Exercise description:
Work through the lines below and count those holding "Inference"; reply with the number only.
____________
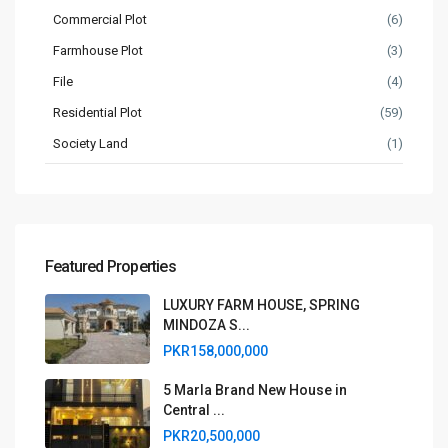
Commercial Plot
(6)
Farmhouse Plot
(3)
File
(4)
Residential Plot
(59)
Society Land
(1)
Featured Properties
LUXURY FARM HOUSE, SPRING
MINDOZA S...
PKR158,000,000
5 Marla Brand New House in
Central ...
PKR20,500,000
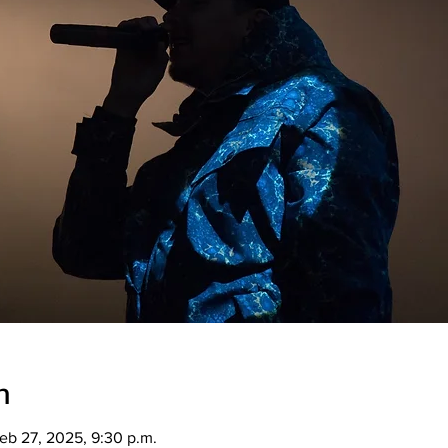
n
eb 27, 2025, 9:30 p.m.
____________
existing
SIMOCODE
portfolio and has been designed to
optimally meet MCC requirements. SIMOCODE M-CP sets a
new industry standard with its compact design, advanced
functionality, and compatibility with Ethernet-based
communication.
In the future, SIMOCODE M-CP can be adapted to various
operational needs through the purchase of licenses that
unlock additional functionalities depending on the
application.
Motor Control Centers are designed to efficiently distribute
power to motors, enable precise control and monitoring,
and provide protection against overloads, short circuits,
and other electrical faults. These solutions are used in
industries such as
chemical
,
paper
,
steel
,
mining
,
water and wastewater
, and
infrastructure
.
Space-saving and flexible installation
____________
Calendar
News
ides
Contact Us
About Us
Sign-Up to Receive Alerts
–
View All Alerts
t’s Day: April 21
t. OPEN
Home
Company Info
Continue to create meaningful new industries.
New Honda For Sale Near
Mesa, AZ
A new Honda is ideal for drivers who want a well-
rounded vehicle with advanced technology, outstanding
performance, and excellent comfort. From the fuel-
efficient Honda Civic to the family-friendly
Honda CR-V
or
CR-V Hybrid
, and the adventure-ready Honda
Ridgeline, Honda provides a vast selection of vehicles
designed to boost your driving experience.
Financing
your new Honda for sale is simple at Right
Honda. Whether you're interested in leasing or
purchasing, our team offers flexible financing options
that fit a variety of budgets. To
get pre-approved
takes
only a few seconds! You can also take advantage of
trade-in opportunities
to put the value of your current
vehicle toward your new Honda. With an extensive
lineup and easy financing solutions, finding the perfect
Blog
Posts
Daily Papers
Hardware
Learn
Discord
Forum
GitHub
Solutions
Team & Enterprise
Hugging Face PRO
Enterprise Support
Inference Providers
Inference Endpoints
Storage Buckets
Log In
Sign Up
____________
Written answer:
2